Каждое утро Михель находил на берегу новенький гульден. Ундинье серебро жгло карман, хоть иди и раздавай монеты каждому встречному. И Михель выискивал любой способ его потратить. Закончив с крышей, он всерьёз подумывал, уж не затеять ли на пустыре какую стройку. Сруб старого дома совсем обветшал, а новое дело хоть как-то отвлечёт от печальных мыслей.
Раз в неделю Михель наведывался в трактир. Но Петар уехал из деревни на заработки, а с остальными парнями он так и не сдружился. Потягивая неизменную кружку пива, Михель вслушивался в разговоры крестьян. Все сетовали на засуху, мечтали о скором дожде.
Пешком возвращаясь на мельницу, Михель примечал, как удивительно проходит по лугу незримая граница: вот, сколько хватает взгляда, тянется по обочинам дороги выгоревшая белёсая трава, а вдоль реки начинается узкая полоса сочного клевера, синеют яркие, словно промытые росой, васильки, качаются на тонких стеблях ромашки. «Река, что ли, их питает? – удивлялся Михель. – Может, и река».

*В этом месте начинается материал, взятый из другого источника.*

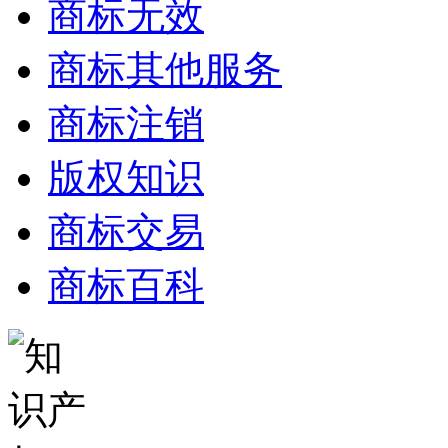
商标无效
商标其他服务
商标注销
版权知识
商标交易
商标百科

Он не хотел признаваться себе, что тоскует по Ундине. Когда после заката над запрудой поднимался туман, Михель покрепче запирал ставни и двери. Но не потому, что опасался никсовых козней, а чтобы не слышать нежного пения, не разбирать грустных, цепляющих за душу слов. Ундина пела о любви. Михель боялся, что тоже полюбил речную деву. Полюбил чудовище, требующее человеческих жертв.

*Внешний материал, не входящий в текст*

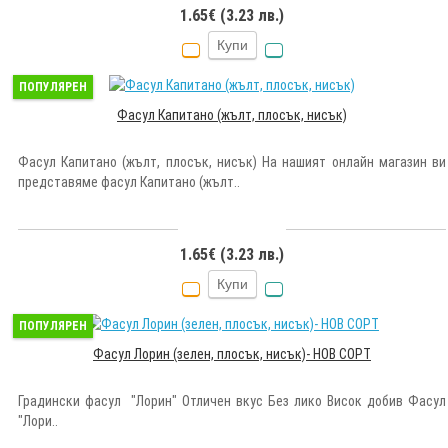
1.65€ (3.23 лв.)
Купи
ПОПУЛЯРЕН
Фасул Капитано (жълт, плосък, нисък)
Фасул Капитано (жълт, плосък, нисък) На нашият онлайн магазин ви
представяме фасул Капитано (жълт..
1.65€ (3.23 лв.)
Купи
ПОПУЛЯРЕН
Фасул Лорин (зелен, плосък, нисък)- НОВ СОРТ
Градински фасул "Лорин" Отличен вкус Без лико Висок добив Фасул
"Лори..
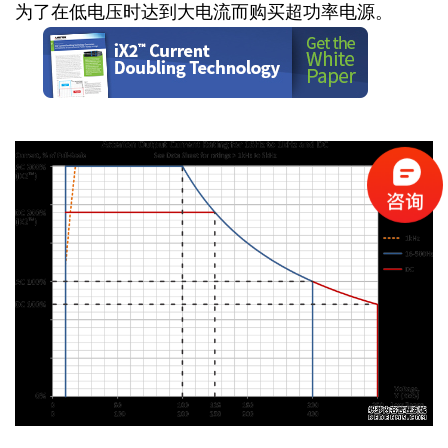
为了在低电压时达到大电流而购买超功率电源。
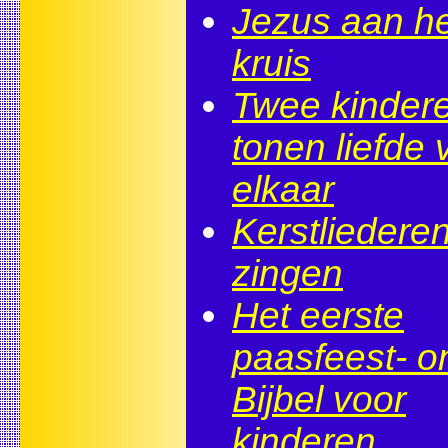
Jezus aan he
kruis
Twee kinder
tonen liefde 
elkaar
Kerstliedere
zingen
Het eerste
paasfeest- o
Bijbel voor
kinderen.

На птичьем дворе квохтала чёрная курица, собираясь высиживать яйца. И Михель иногда подумывал подобрать где-нибудь котёнка почернее – мышей в амбаре развелось, спасу нет.
***
На исходе второй засушливой недели на мельницу приехал мрачный Милош. Не ответив на приветствие, молча поставил у ворот корзину, прикрытую вышитым рушником. Положил сверху тугой кошель.
– Всей деревней собрали. Там сыры, мёд, хлеб, солонина… разберёшься потом.

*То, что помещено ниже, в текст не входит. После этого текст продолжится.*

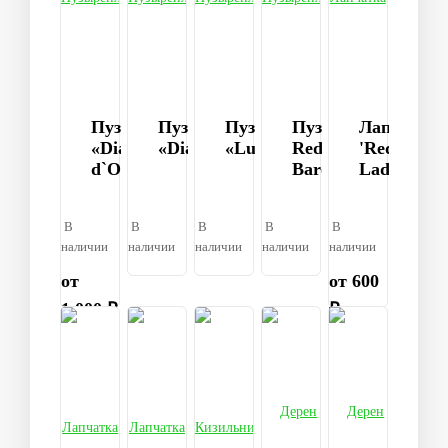
Пузыреплодник
Пузыреплодник
Пузыреплодник
Пузыреплодник
Лапчатка
«Diable
«Diabolo»
«Luteus»
Red
'Red
d`Or»
Baron
Lady'
В
В
В
В
В
наличии
наличии
наличии
наличии
наличии
от
от 600
1 000 ₽
₽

– Спасибо, – удивился Михель. – Но с чего мне такая честь?
– Полям нужен дождь. Земле вода. Я кланяться не обучен, просто сделай, как полагается. Договорись.
– О чём?
Михель чуть было не спросил «с кем?», но сердце, пропустившее один удар, словно уже знало ответ.
– Твой отец, Михель-старший, всегда расплачивался со мной таким же серебром, – степенно проверяя воловью упряжь, издалека начал Милош. – И я никогда не задавал вопросов. Но даже в голодные военные годы в наших полях всегда колосилась рожь, а в лесу водилось достаточно зверья. Мы вовремя платили в казну дань. Наши мужчины уходили на войну. Но никогда война не приходила к нам. В год, когда ты родился, зимой, один небольшой вражеский отряд разграбил и сжёг соседние деревни. Пытался добраться до нашей, но заблудился в лесу. Почти все солдаты погибли, – Милош усмехнулся, блеснули в густой бороде крепкие желтоватые зубы. – Месяцем позже компания мародёров вышла на тот берег реки. Они тоже надеялись на лёгкую добычу. Но лёд не выдержал, и весной течение вынесло их трупы к запруде.